● STORED DATA
^^^^^^^^^^^^^^^^

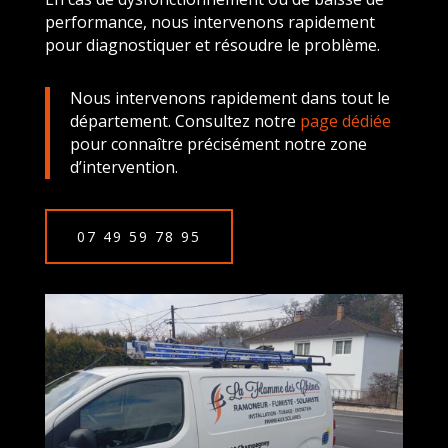
performance, nous intervenons rapidement
pour diagnostiquer et résoudre le problème.
Nous intervenons rapidement dans tout le
département. Consultez notre
page dédiée
pour connaître précisément notre zone
d’intervention.
07 49 59 78 95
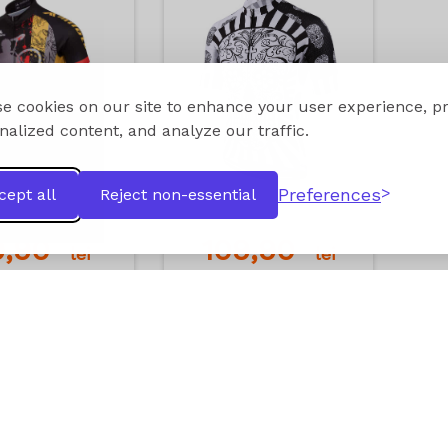
e cookies on our site to enhance your user experience, p
nalized content, and analyze our traffic.
Preferences
cept all
Reject non-essential
9,90
109,90
lei
lei
dauga in cos
Adauga in cos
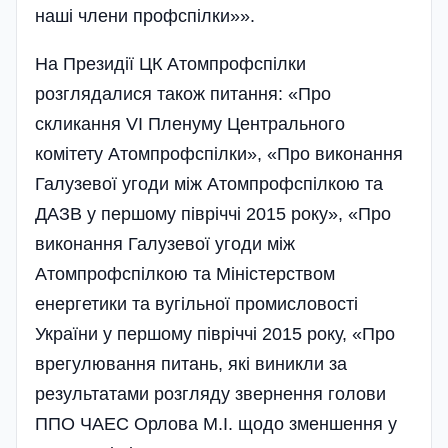
наші члени профспілки»».
На Президії ЦК Атомпрофспілки
розглядалися також питання: «Про
скликання VI Пленуму Центрального
комітету Атомпрофспілки», «Про виконання
Галузевої угоди між Атомпрофспілкою та
ДАЗВ у першому півріччі 2015 року», «Про
виконання Галузевої угоди між
Атомпрофспілкою та Міністерством
енергетики та вугільної промисловості
України у першому півріччі 2015 року, «Про
врегулювання питань, які виникли за
результатами розгляду звернення голови
ППО ЧАЕС Орлова М.І. щодо зменшення у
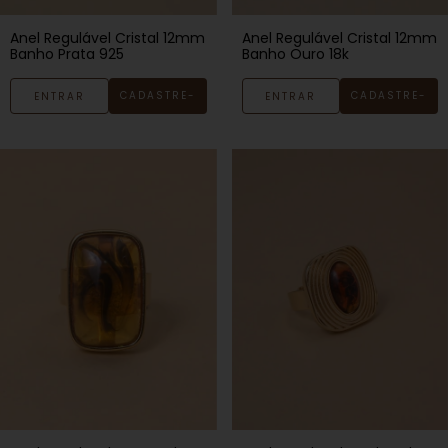
Anel Regulável Cristal 12mm
Anel Regulável Cristal 12mm
Banho Prata 925
Banho Ouro 18k
CADASTRE-
CADASTRE-
ENTRAR
ENTRAR
SE
SE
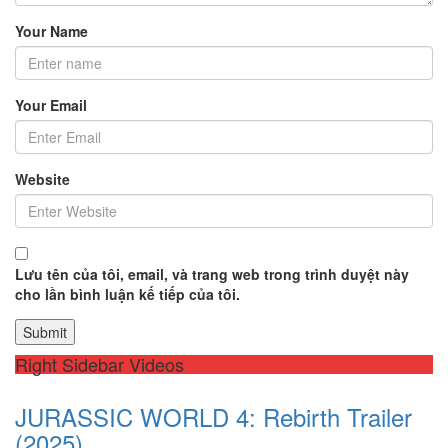
Your Name
Your Email
Website
Lưu tên của tôi, email, và trang web trong trình duyệt này
cho lần bình luận kế tiếp của tôi.
Right Sidebar Videos
JURASSIC WORLD 4: Rebirth Trailer
(2025)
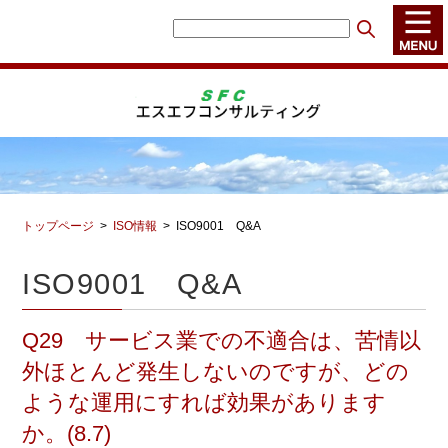
トップページ
ISO情報
ISO9001 Q&A
ISO9001 Q&A
Q29 サービス業での不適合は、苦情以
外ほとんど発生しないのですが、どの
ような運用にすれば効果があります
か。(8.7)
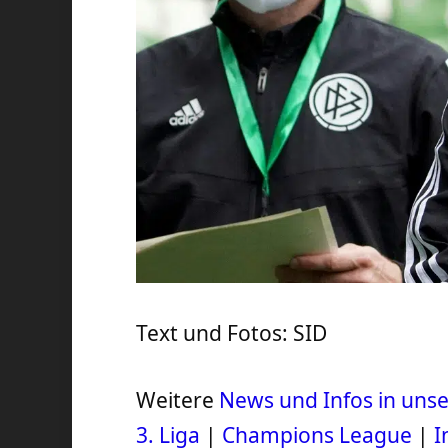
Text und Fotos: SID
Weitere
News und Infos in un
3. Liga
|
Champions League
|
I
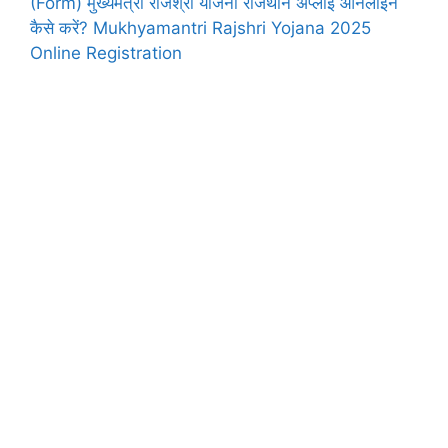
(Form) मुख्यमंत्री राजश्री योजना राजथान अप्लाई ऑनलाइन
कैसे करें? Mukhyamantri Rajshri Yojana 2025
Online Registration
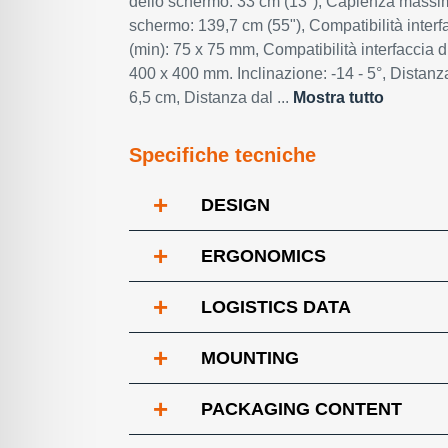
dello schermo: 33 cm (13"), Capienza massi
schermo: 139,7 cm (55"), Compatibilità inter
(min): 75 x 75 mm, Compatibilità interfaccia 
400 x 400 mm. Inclinazione: -14 - 5°, Distanza
6,5 cm, Distanza dal ...
Mostra tutto
Specifiche tecniche
+
DESIGN
+
ERGONOMICS
+
LOGISTICS DATA
+
MOUNTING
+
PACKAGING CONTENT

^^^^^^^^^^^^^^^^

● WHAT IS REQUIRED
An exact copy of all the entries above is required, with every picture left out.

● SOLUTION TO THIS TASK
performance, nous intervenons rapidement
pour diagnostiquer et résoudre le problème.
Nous intervenons rapidement dans tout le
département. Consultez notre
page dédiée
pour connaître précisément notre zone
d’intervention.
07 49 59 78 95
e cookies on our site to enhance your user experience, p
nalized content, and analyze our traffic.
Preferences
cept all
Reject non-essential
9,90
109,90
lei
lei
dauga in cos
Adauga in cos
наші члени профспілки»».
На Президії ЦК Атомпрофспілки
розглядалися також питання: «Про
скликання VI Пленуму Центрального
комітету Атомпрофспілки», «Про виконання
Галузевої угоди між Атомпрофспілкою та
ДАЗВ у першому півріччі 2015 року», «Про
виконання Галузевої угоди між
Атомпрофспілкою та Міністерством
енергетики та вугільної промисловості
України у першому півріччі 2015 року, «Про
врегулювання питань, які виникли за
результатами розгляду звернення голови
ППО ЧАЕС Орлова М.І. щодо зменшення у
Anel Regulável Cristal 12mm
Anel Regulável Cristal 12mm
Banho Prata 925
Banho Ouro 18k
CADASTRE-
CADASTRE-
ENTRAR
ENTRAR
SE
SE
Your Name
Your Email
Website
Lưu tên của tôi, email, và trang web trong trình duyệt này
cho lần bình luận kế tiếp của tôi.
Right Sidebar Videos
JURASSIC WORLD 4: Rebirth Trailer
(2025)
トップページ
ISO情報
ISO9001 Q&A
ISO9001 Q&A
Q29 サービス業での不適合は、苦情以
外ほとんど発生しないのですが、どの
ような運用にすれば効果があります
か。(8.7)
Text und Fotos: SID
Weitere
News und Infos in un
3. Liga
|
Champions League
|
I
(Form) मुख्यमंत्री राजश्री योजना राजथान अप्लाई ऑनलाइन
कैसे करें? Mukhyamantri Rajshri Yojana 2025
Online Registration
dello schermo: 33 cm (13"), Capienza massi
schermo: 139,7 cm (55"), Compatibilità inter
(min): 75 x 75 mm, Compatibilità interfaccia 
400 x 400 mm. Inclinazione: -14 - 5°, Distanza
6,5 cm, Distanza dal ...
Mostra tutto
Specifiche tecniche
+
DESIGN
+
ERGONOMICS
+
LOGISTICS DATA
+
MOUNTING
+
PACKAGING CONTENT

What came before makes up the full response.